◆ **What the task requires**: Sort through the material below and copy each line with "bericht".

◆ **Data**:
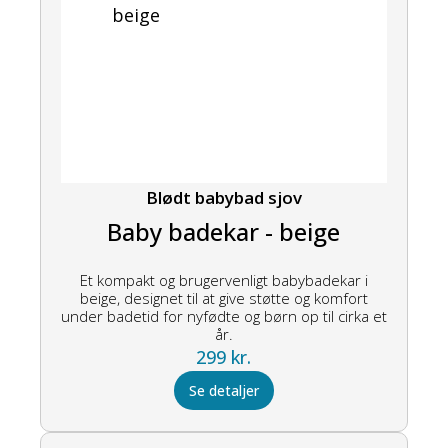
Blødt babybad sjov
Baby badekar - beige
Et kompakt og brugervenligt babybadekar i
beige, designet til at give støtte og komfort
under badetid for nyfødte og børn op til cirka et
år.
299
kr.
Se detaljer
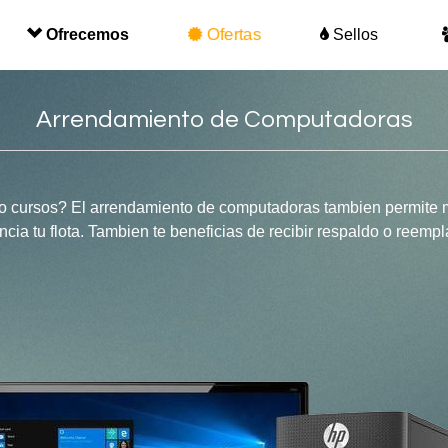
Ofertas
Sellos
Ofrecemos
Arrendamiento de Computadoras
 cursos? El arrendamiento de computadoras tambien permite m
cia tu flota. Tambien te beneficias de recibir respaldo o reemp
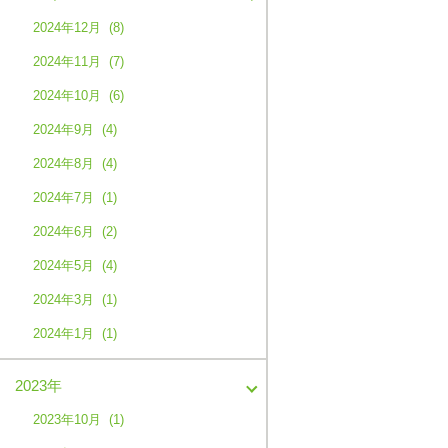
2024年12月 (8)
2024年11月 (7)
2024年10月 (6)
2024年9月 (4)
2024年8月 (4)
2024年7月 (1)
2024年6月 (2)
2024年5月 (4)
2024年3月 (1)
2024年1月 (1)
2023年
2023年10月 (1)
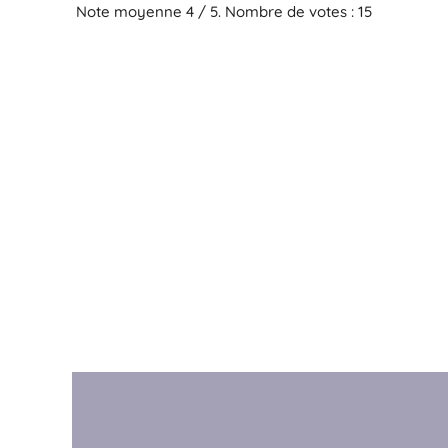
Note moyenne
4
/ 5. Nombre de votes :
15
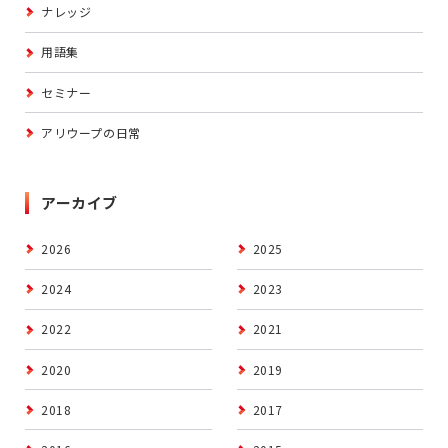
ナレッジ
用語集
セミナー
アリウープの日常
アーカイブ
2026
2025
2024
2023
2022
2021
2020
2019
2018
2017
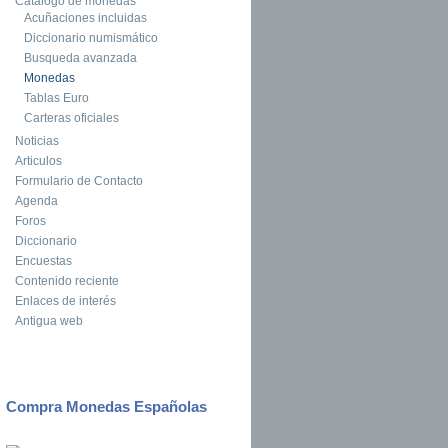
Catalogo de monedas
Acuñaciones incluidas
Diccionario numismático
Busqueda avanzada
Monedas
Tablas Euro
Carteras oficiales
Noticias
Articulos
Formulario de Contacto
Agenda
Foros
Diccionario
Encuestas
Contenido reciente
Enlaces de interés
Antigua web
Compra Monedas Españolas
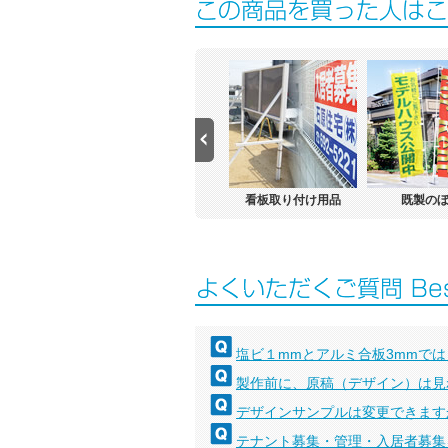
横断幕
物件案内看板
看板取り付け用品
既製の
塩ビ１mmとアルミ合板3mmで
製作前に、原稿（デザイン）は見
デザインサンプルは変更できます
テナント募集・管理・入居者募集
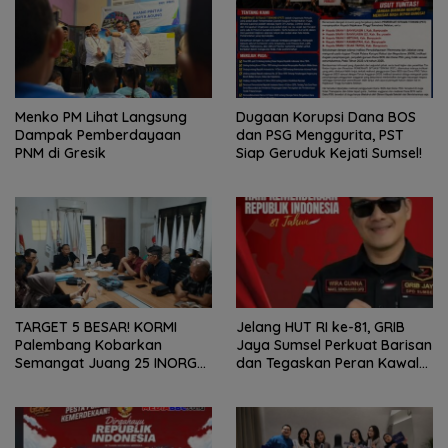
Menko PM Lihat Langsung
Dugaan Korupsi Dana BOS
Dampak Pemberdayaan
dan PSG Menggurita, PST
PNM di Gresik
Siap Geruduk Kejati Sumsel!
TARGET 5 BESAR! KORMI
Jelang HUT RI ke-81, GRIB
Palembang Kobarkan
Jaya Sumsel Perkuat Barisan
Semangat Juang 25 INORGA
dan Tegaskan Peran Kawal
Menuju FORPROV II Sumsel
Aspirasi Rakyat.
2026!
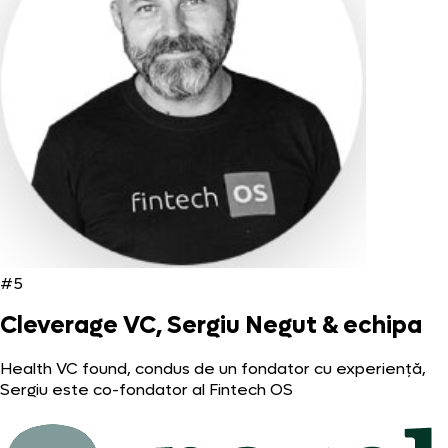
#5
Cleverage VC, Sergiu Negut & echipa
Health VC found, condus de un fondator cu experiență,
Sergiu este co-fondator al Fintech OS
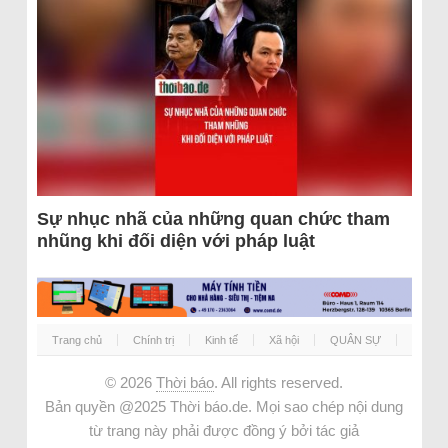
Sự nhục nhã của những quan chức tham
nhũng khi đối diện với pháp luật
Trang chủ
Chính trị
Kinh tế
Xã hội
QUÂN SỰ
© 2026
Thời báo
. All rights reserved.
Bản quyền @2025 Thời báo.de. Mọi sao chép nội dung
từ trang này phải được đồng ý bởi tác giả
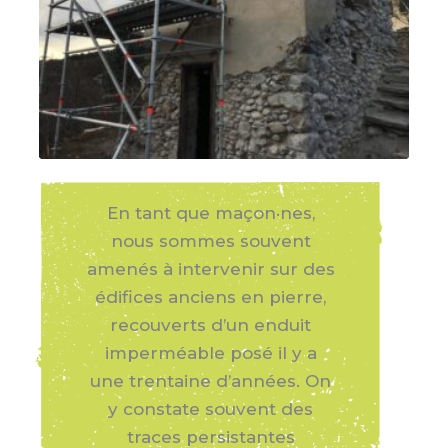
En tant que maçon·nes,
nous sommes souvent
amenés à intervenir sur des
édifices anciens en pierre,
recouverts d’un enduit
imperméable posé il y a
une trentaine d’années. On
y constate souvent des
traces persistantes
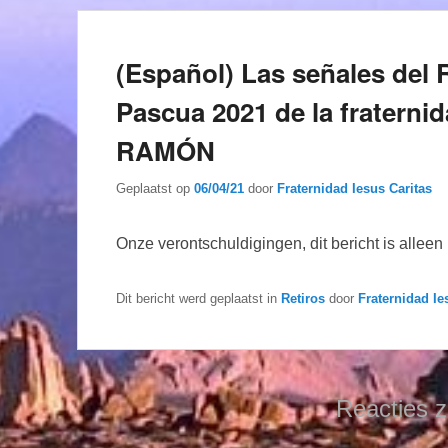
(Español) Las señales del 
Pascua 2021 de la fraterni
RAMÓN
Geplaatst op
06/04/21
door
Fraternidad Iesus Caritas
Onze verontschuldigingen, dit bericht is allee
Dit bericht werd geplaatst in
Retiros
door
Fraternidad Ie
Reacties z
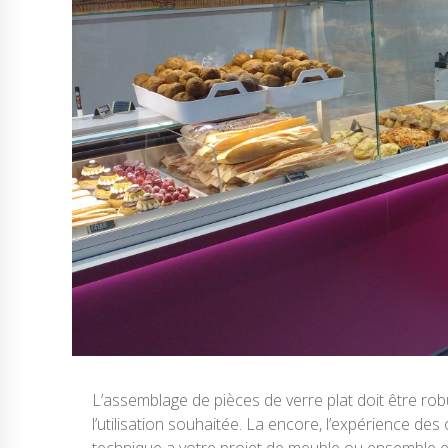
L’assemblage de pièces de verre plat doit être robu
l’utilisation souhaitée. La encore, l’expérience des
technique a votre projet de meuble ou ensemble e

◆ **Solution below**:
Onze verontschuldigingen, dit bericht is allee
Dit bericht werd geplaatst in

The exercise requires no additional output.